Confrontée à une baisse de chiffre d’affaires de près de 60 %, la compagnie a annoncé mercredi 10 juillet une série de mesures : chômage partiel, suspension de Melbourne et Tokyo, réductions de vols sur les autres lignes… Le lancement anticipé de Nouméa-Paris doit éviter les licenciements.
♦ LE CHIFFRE D’AFFAIRES EN CHUTE LIBRE
Entre le 13 mai et le 7 juillet, 317 des 477 vols programmés ont été annulés, soit un taux de réalisation de 34 %. Le chiffre d’affaires mensuel de la compagnie, qui s’élève habituellement à environ 2 milliards de francs, se situe actuellement entre « 800 et 900 millions » de francs, soit près de 60 % de chute.
« À cette baisse soudaine d’activité s’ajoutent des perspectives pessimistes de reprise des voyages en général, et du tourisme en particulier », indique Georges Selefen, directeur général d’Aircalin, qui s’attend à une diminution du trafic « d’au moins 50 % » pour les mois à venir. Sans préciser de montant, il annonce un déficit pour l’année 2024.
♦ LES LIGNES VERS MELBOURNE ET TOKYO SUSPENDUES
Melbourne fait l’objet d’une « suspension immédiate ». Sydney passe de trois vols par semaine à deux, Brisbane et Auckland de trois à « un ou deux », Papeete de deux à un. Wallis conservera un à trois vols. Port-Vila reprendra pendant les vacances scolaires d’août avec un seul vol. Dans l’immédiat, Singapour et Tokyo tombent de sept vols par semaine à « quatre ou cinq ». Puis la ligne tokyoïte sera interrompue à partir de septembre et « jusqu’à nouvel ordre ».

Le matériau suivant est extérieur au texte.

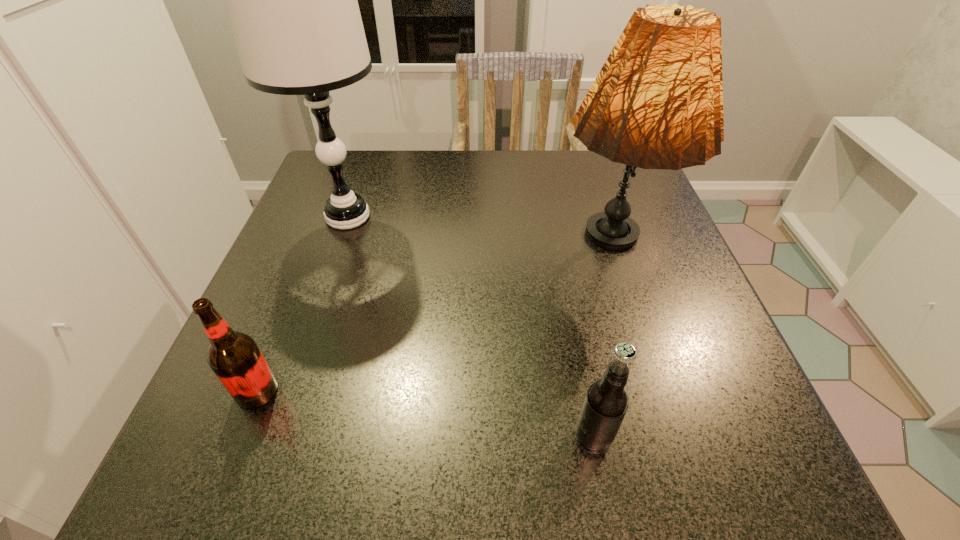 The height and width of the screenshot is (540, 960). Find the location of `free region at the left edge`. free region at the left edge is located at coordinates (328, 228).

In the image, there is a desktop. Where is `free space at the right edge`? free space at the right edge is located at coordinates (752, 406).

Where is `blank space at the far left corner of the desktop`? blank space at the far left corner of the desktop is located at coordinates (371, 189).

Locate an element on the screen. The height and width of the screenshot is (540, 960). vacant space at the near left corner of the desktop is located at coordinates (199, 448).

Locate an element on the screen. Image resolution: width=960 pixels, height=540 pixels. free location at the far right corner of the desktop is located at coordinates (579, 167).

At what (x,y) coordinates should I click in order to perform the action: click on vacant space at the near right corner of the desktop. Please return your answer as a coordinate pair (x, y). This screenshot has width=960, height=540. Looking at the image, I should click on (738, 447).

The width and height of the screenshot is (960, 540). In order to click on vacant space that's between the second nearest object and the right root beer in this screenshot , I will do `click(425, 414)`.

Where is `vacant space that is in between the table lamp and the lampshade`? The width and height of the screenshot is (960, 540). vacant space that is in between the table lamp and the lampshade is located at coordinates (477, 237).

Find the location of a particular element. This screenshot has height=540, width=960. free space between the nearer root beer and the lampshade is located at coordinates (600, 348).

Where is `empty location between the lampshade and the nearer root beer`? empty location between the lampshade and the nearer root beer is located at coordinates 600,348.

♦ CHÔMAGE PARTIEL POUR 35 % DES 500 SALARIÉS
Pour survivre à la crise du Covid, la direction avait réduit de 20 % la masse salariale, notamment via un plan de départs volontaires. Pour l’instant, pas de mesure aussi drastique. « Le maintien des effectifs, et donc des compétences, est au cœur des préoccupations d’Aircalin », dit Georges Selefen.
Entre « 35 et 40 % » des 500 salariés font d’ores et déjà l’objet d’un placement en chômage partiel. « On n’y était pas favorable au départ, parce qu’on nous en avait parlé très tôt et qu’on avait du mal à mesurer les contours de la situation. Aujourd’hui, on n’applaudit pas des deux mains, mais on est obligé de s’adapter au contexte », reconnaît Franck Manauté, délégué syndical Usoenc.
♦ INVESTISSEMENTS GELÉS, REMBOURSEMENTS REPORTÉS…
« Nous suspendons l’ensemble des dépenses d’investissement prévues cette année, indique Georges Selefen. Nous prévoyons aussi le report de l’ensemble des engagements que nous devions honorer en 2024 », notamment le remboursement du prêt garanti par l’État (PGE) lié à la crise Covid, qu’il espère rééche- lonner jusqu’en 2028, et celui des emprunts qui ont financé le renouvellement de la flotte, réalisé entre 2019 et 2023.
♦ NOUMÉA-PARIS VIA BANGKOK, UNE LUEUR D’ESPOIR
Le 26 décembre, Georges Selefen avait affiché la nouvelle ambition de la compagnie : en 2026, relier Nouméa à Paris avec une simple escale technique de « deux ou trois heures » en Asie, au moyen d’un nouvel avion gros porteur, un A350neo. L’investissement est gelé, mais le projet est avancé de deux ans.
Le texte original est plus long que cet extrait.